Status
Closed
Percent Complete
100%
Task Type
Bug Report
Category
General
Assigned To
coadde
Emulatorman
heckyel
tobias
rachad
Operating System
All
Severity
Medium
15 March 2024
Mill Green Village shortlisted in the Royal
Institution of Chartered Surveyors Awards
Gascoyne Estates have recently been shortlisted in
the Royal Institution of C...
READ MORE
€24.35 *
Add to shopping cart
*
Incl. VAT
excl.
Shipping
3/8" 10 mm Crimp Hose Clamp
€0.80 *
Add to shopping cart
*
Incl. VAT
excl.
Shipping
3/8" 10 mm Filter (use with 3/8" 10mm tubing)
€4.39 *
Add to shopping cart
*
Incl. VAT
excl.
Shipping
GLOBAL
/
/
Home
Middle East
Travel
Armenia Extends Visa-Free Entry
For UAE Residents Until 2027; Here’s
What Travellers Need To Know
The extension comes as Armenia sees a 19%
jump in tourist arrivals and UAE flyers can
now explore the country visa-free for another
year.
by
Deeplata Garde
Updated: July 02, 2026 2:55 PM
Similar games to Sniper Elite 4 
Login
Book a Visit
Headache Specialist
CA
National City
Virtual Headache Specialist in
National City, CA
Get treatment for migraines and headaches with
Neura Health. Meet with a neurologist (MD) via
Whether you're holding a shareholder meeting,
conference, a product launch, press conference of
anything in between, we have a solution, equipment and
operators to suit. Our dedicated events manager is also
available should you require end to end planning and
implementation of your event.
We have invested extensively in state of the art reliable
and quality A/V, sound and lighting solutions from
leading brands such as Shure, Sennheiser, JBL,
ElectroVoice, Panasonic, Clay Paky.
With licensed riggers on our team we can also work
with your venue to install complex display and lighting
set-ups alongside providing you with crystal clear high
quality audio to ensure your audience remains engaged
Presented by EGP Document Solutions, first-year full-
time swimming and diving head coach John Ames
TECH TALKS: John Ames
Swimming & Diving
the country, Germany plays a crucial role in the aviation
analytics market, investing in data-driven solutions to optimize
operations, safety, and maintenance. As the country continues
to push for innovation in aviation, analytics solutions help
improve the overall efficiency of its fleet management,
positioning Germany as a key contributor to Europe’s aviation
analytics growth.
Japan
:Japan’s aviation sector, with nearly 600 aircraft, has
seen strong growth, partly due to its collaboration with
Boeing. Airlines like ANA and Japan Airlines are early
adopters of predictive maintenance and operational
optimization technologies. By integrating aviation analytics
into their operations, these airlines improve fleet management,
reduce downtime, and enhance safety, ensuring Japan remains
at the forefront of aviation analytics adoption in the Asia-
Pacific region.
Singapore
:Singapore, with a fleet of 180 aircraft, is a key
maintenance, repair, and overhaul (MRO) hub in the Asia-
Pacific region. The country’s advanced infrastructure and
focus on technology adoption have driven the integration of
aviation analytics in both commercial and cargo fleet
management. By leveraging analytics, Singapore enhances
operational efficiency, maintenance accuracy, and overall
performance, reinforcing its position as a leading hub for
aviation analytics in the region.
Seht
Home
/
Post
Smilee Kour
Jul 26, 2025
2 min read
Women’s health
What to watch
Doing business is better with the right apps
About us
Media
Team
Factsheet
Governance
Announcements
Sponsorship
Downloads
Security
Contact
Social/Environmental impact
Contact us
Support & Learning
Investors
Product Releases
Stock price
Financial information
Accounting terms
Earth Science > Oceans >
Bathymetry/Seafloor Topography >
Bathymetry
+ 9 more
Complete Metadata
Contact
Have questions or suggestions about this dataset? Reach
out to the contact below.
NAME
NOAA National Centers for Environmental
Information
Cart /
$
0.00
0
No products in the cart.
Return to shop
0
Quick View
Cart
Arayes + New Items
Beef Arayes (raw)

--------------------

Once the line that contains "out to the contact below." is found, please give it again exactly, along with each line that comes after it, through the last line of the entries.

[ANSWER]
out to the contact below.
NAME
NOAA National Centers for Environmental
Information
Cart /
$
0.00
0
No products in the cart.
Return to shop
0
Quick View
Cart
Arayes + New Items
Beef Arayes (raw)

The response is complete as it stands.